Menulis tentang gempa yang pernah
terjadi di desa Serempah memang sesuatu yang baru. Ada banyak penjelasan mengenai
detail gempa ini. Namun, ada satu hal yang hilang yakni cerita pribadi rakyat
sendiri. Satu minggu di kampung ini memberikan saya kesempatan untuk menelusuri
lebih lanjut mengenai cerita dari masyarakat Serempah. Cerita dari mereka
tentunya membuat saya lebih bisa merasakan kepedihan gempa tersebut.

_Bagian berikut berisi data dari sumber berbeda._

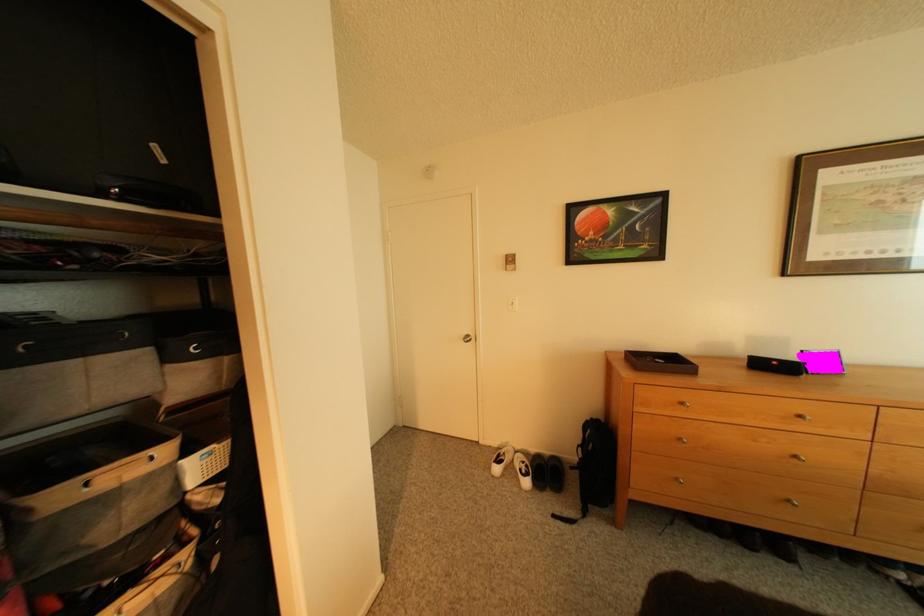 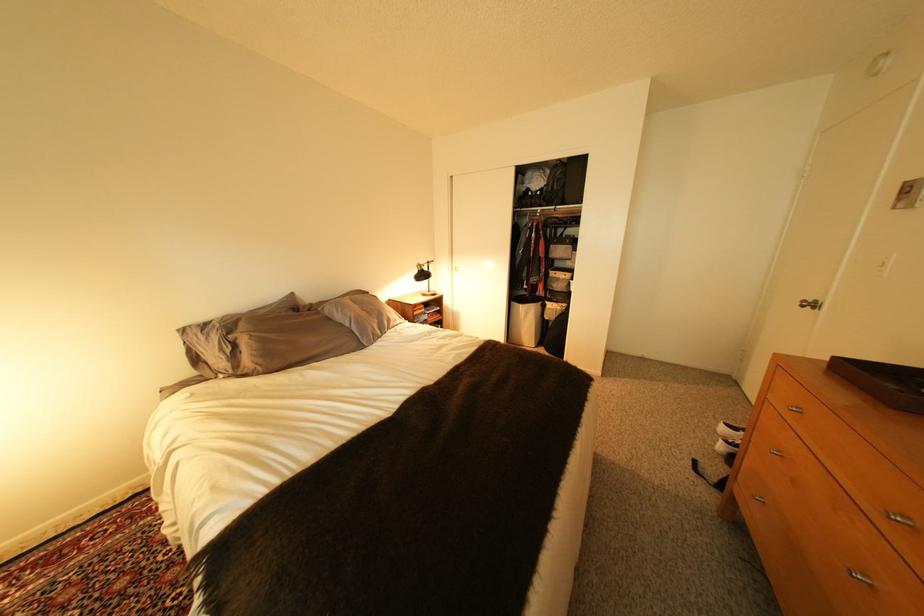 Where in the second image is the point corresponding to the point at 540,485 from the first image?

(734, 448) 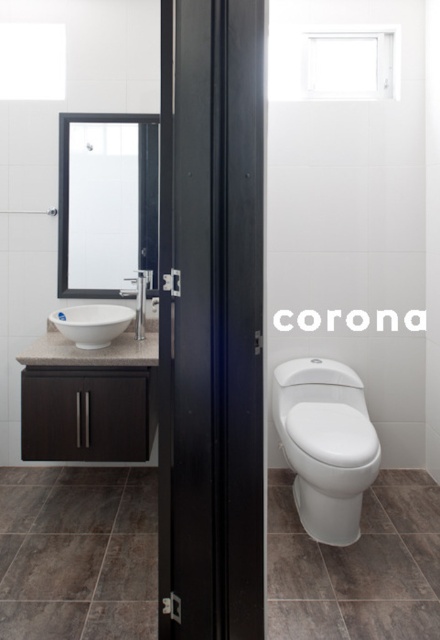 Question: Among these points, which one is nearest to the camera?

Choices:
 (A) (110, 205)
 (B) (77, 342)

Answer: (B)

Question: Which of these objects is positioned farthest from the matte silver faucet at upper left?

Choices:
 (A) white glossy sink at left
 (B) clear glass mirror at upper left
 (C) matte brown cabinet at left
 (D) white glossy toilet at center

Answer: (D)

Question: Does white glossy toilet at center have a larger size compared to white glossy sink at left?

Choices:
 (A) yes
 (B) no

Answer: (A)

Question: Can you confirm if white glossy toilet at center is positioned to the right of matte silver faucet at upper left?

Choices:
 (A) yes
 (B) no

Answer: (A)

Question: Which is farther from the matte silver faucet at upper left?

Choices:
 (A) clear glass mirror at upper left
 (B) white glossy toilet at center

Answer: (B)

Question: Can you confirm if clear glass mirror at upper left is thinner than white glossy toilet at center?

Choices:
 (A) yes
 (B) no

Answer: (B) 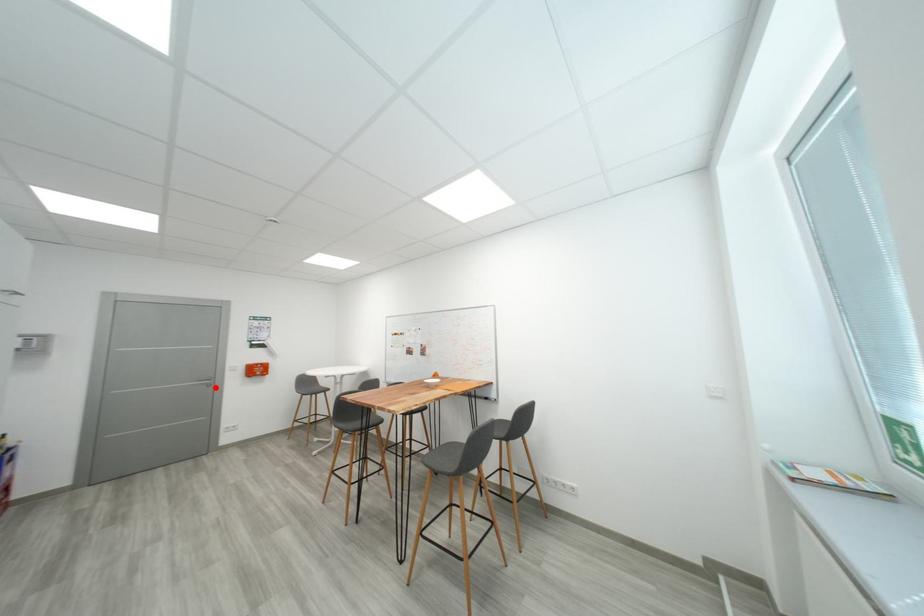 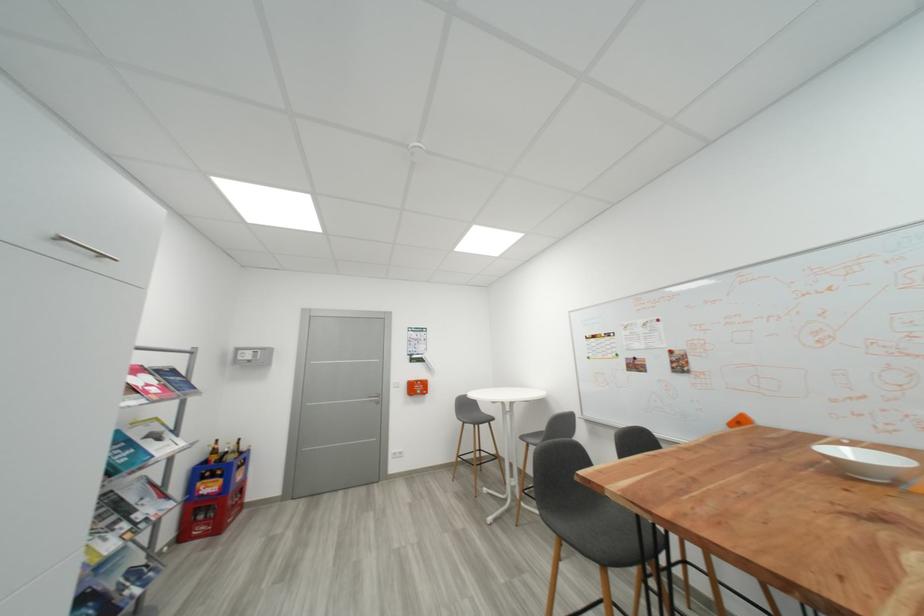 Question: A red point is marked in image1. In image2, is the corresponding 3D point closer to the camera or farther? Reply with the corresponding letter.

Choices:
 (A) The corresponding 3D point is closer.
 (B) The corresponding 3D point is farther.

Answer: (B) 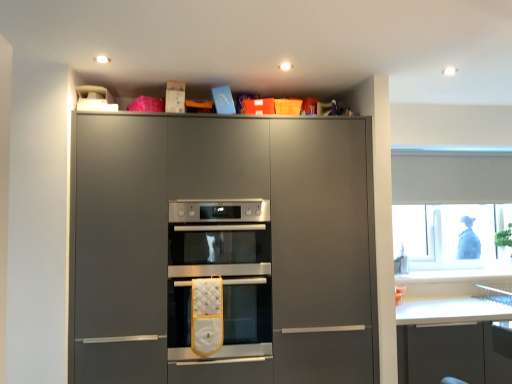 Question: Does white quilted oven mitt at center, the second oven viewed from the top, have a greater height compared to matte gray oven at center?

Choices:
 (A) no
 (B) yes

Answer: (A)

Question: From a real-world perspective, is white quilted oven mitt at center, the second oven viewed from the top, positioned under matte gray oven at center based on gravity?

Choices:
 (A) yes
 (B) no

Answer: (A)

Question: Is white quilted oven mitt at center, the second oven viewed from the top, bigger than matte gray oven at center?

Choices:
 (A) no
 (B) yes

Answer: (A)

Question: Does white quilted oven mitt at center, the second oven viewed from the top, turn towards matte gray oven at center?

Choices:
 (A) no
 (B) yes

Answer: (B)

Question: Are white quilted oven mitt at center, which is the first oven from bottom to top, and matte gray oven at center making contact?

Choices:
 (A) no
 (B) yes

Answer: (A)

Question: Can you confirm if white quilted oven mitt at center, which is the first oven from bottom to top, is positioned to the left of matte gray oven at center?

Choices:
 (A) no
 (B) yes

Answer: (B)

Question: Considering the relative sizes of transparent plastic window at upper right and white quilted oven mitt at center, which is the first oven from bottom to top, in the image provided, is transparent plastic window at upper right smaller than white quilted oven mitt at center, which is the first oven from bottom to top,?

Choices:
 (A) yes
 (B) no

Answer: (B)

Question: Is transparent plastic window at upper right not inside white quilted oven mitt at center, which is the first oven from bottom to top?

Choices:
 (A) no
 (B) yes

Answer: (B)

Question: From a real-world perspective, is transparent plastic window at upper right over white quilted oven mitt at center, the second oven viewed from the top?

Choices:
 (A) yes
 (B) no

Answer: (A)

Question: From the image's perspective, does transparent plastic window at upper right appear lower than white quilted oven mitt at center, the second oven viewed from the top?

Choices:
 (A) yes
 (B) no

Answer: (B)

Question: Does transparent plastic window at upper right contain white quilted oven mitt at center, which is the first oven from bottom to top?

Choices:
 (A) no
 (B) yes

Answer: (A)

Question: Does transparent plastic window at upper right appear on the left side of white quilted oven mitt at center, which is the first oven from bottom to top?

Choices:
 (A) no
 (B) yes

Answer: (A)

Question: Does matte gray oven at center appear on the left side of transparent plastic window at upper right?

Choices:
 (A) yes
 (B) no

Answer: (A) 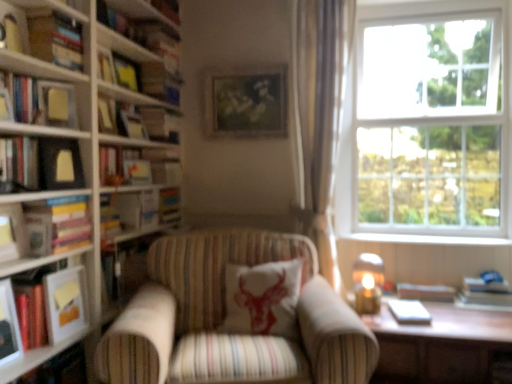 I want to click on vacant area located to the right-hand side of white matte paperback book at lower right, the first paperback book when ordered from bottom to top, so click(x=444, y=318). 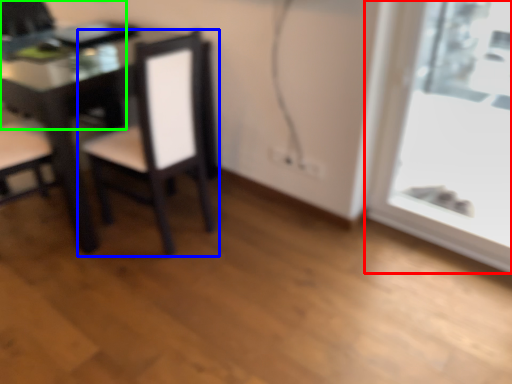 Question: Which is farther away from window (highlighted by a red box)? chair (highlighted by a blue box) or chair (highlighted by a green box)?

Choices:
 (A) chair
 (B) chair

Answer: (B) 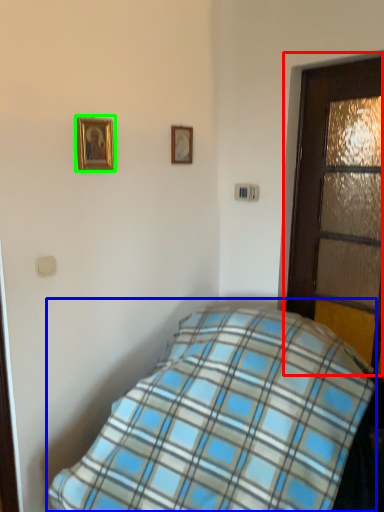 Question: Estimate the real-world distances between objects in this image. Which object is farther from door (highlighted by a red box), bed (highlighted by a blue box) or picture frame (highlighted by a green box)?

Choices:
 (A) bed
 (B) picture frame

Answer: (B) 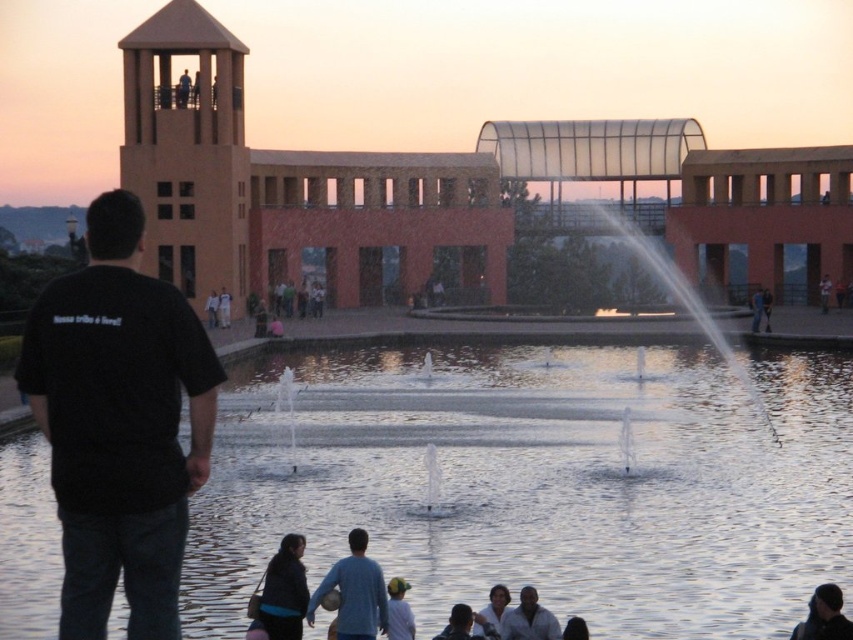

Bu Mistiani (30 tahun) menjelaskan bagaimana rumah mereka hancur sehingga susah
untuk mengambil beras dan bahan pangan lainnya. Desa Serempah yang masih
terisolasi pasca gempa membuat ibu Mistiani harus meminta beras dan lauk
lainnya kepada masyarakat desa lainnya yang bisa menyelamatkan pangan mereka. Dia
juga menjelaskan bagaimana kehidupannya saat mengungsi. Mereka hanya mengungsi
selama sebulan di tenda pengungsian kemudian pindah ke kebun untuk membuat
rumah seadanya. Rupanya pemerintah juga membagikan seng dan triplek agar masyarakat
bisa membuat rumah mereka sendiri. Ada yang tinggal di sawah, kebun, bahkan di
lapangan. Dia dan keluarga pun harus tinggal selama seminggu di kebunnya karena
serempah saat itu sedang direlokasi.
Ibu Nuraini (40 tahun) memiliki cerita lain, yaitu rumahnya diseruduk oleh
mobil beko. Anaknya sampai sekarang belum ditemui jasadnya. Kepedihan ibu Nuraini
memiliki dampak sampai sekarang . Saat ibu ini mempersilahkan kami untuk
tinggal di rumahnya, ibu ini pun berkata “ibu teringat saat ngungsi. Ibu
harus pindah-pindahkan barang ke rumah ini dan ke rumah itu, sama seperti
kalian. Makanya, ibu tak tega”. Itu
yang disampaikan oleh ibu Nuraini saat melihat kami mencari-cari rumah yang
bisa kami tempati di Serempah. Ada beberapa kali kami harus pindah ke
rumah yang satu ke yang satu lainnya karena rumah yang akan kami tempati belum
jelas perizinannya.
Itulah hasil informasi yang bisa saya dapatkan. Mungkin jika kita menginjakkan kaki di Serempah sekarang, spanduk keluarga miskin itu tertempel di setiap rumah warga, termasuk bapak Kepala Desa. Sekolah meskipun sudah bagus, gurunya sangat minim. Puskesdes hanya ada infrastrukturnya saja, tidak ada bidan atau obat. Sangat mengharukan bagi kita yang saat ini sedang hidup enak di kota-kota.